El rubio pasa a un lado de su hermana perfectamente vestido, Violeta lo mira de reojo y este a ella, la joven traga saliva y actúa como si nada hubiera pasado.

—El desayuno está listo, será mejor que bajen.

—Si mamá me ve en este estado me matara.

—Te dije que no bebieras de esa manera.

—¿Cómo demonios llegamos a la casa?

Las chicas emprendieron el camino hasta el comedor mientras que Lucia le explico a su amiga como llegaron, por supuesto, evitando ciertas historias.

—Demonios, le voy a deber mucho a mi hermano —dice antes de llegar al comedor.

Pero ambas amigas se detienen al mirar a una persona que no esperaban ver esa mañana en el comedor.

—¡Tío! —dice Violeta.

—Violeta, hija, que bueno que has despertado.

—Violeta, tu tío Teddy llega hace un rato buscándote.

Noa toma un poco de café mientras que observa a aquel sujeto fijamente, luego ve a Violeta y frunce un poco el ceño. Sin embargo, se mantiene en silencio ante aquel encuentro.

—¡Eh! Si.

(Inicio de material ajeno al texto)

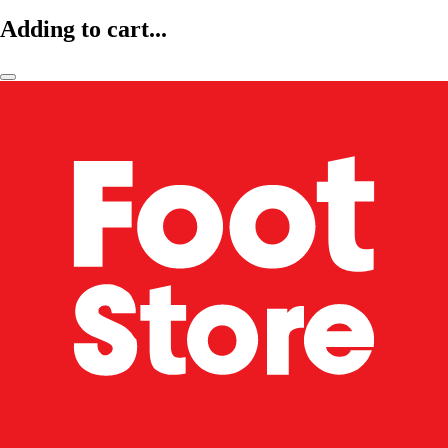
Adding to cart...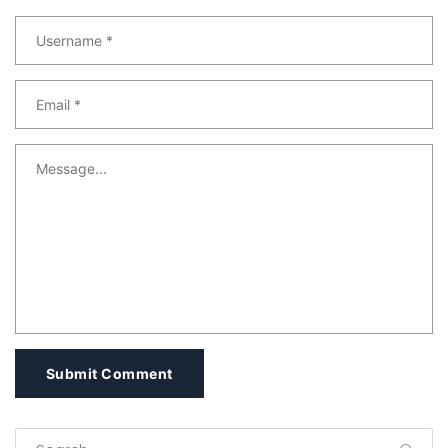
Submit Comment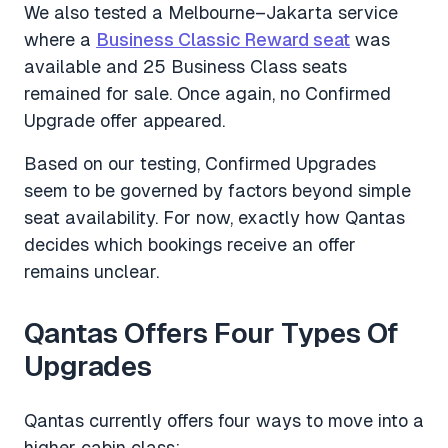
We also tested a Melbourne–Jakarta service
where a
Business Classic Reward seat
was
available and 25 Business Class seats
remained for sale. Once again, no Confirmed
Upgrade offer appeared.
Based on our testing, Confirmed Upgrades
seem to be governed by factors beyond simple
seat availability. For now, exactly how Qantas
decides which bookings receive an offer
remains unclear.
Qantas Offers Four Types Of
Upgrades
Qantas currently offers four ways to move into a
higher cabin class:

Claro.

—Pero le pedí que se quedara a desayunar, total todo está listo para comer.

—No quiero importunar, además, tengo trabajo pendiente, y Violeta ya ha estado mucho fuera de casa, es mejor regresar para que haga sus deberes. Ya la ha molestado mucho, señora Coleman.

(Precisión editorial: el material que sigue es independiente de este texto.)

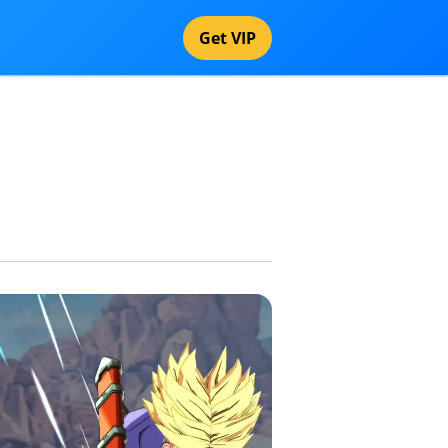
Get VIP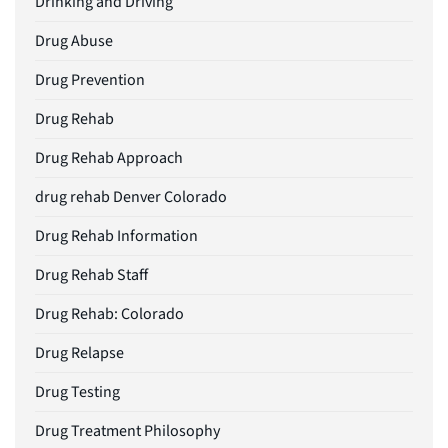
Drinking and Driving
Drug Abuse
Drug Prevention
Drug Rehab
Drug Rehab Approach
drug rehab Denver Colorado
Drug Rehab Information
Drug Rehab Staff
Drug Rehab: Colorado
Drug Relapse
Drug Testing
Drug Treatment Philosophy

Anna se queda callada ante la negación de Teddy, medio sonríe y asiente, luego mira a la amiga de su hija quien se mostraba agridulce.

—Noa puede llevarla a casa, él no tiene problema, ¿verdad hermano? —es Lucia quien intercede por su amiga, la joven mira a su hermano y este observa a todos los presentes, pero sobre todo a Violeta.

—Si—Teddy lo observa de mala gana y vuelve a mirar a su sobrina.

—Creo que es momento de irnos sobrina y no molestar tanto.

Noa frunce el ceño cuando ve a Violeta asentir, el tal Teddy se despide todos y se marcha con Violeta rápidamente.

—Qué hombre más odioso.

—¡Lucila! ¿Qué palabas son esas? Es el tío de tu amiga, no te expreses de esa manera.

—Mamá, ¿no viste lo que hizo? Él no quiere que Violeta sea mi amiga, le molesta que ella salga de casa.

—La cuida, eso es todo.

—me parece un cuido excesivo.

La madre y la hija miran a Noa mientras que lee el periódico y toma café.

—¡Lo vez! Hasta Noa se ha dado cuenta de que ese sujeto es un patán de lo peor.

—Pero es su tío, él es quien cuida de ella.

—Violeta es mayor de edad, puede hacer lo que quiera sin pedir permiso de ese sujeto madre.

—Buen punto…

La joven se siente apoyada por su hermano, y su madre solo logra soltar el aliento. Ella no podía hacer nada al respecto, esa muchacha estaba a cargo de Teddy, ¿Qué podía hacer ella?

—No quiero que te metas en problemas con ese señor, Lucila. Y mucho menos causarle problemas a tu amiga con las locuras que haces.

—Pero es que él no la deja hacer nada, ¿Cómo se va a meter en problemas, mamá?

Noa eleva la mirada y se pregunta, ¿no volvería a ver a Violeta?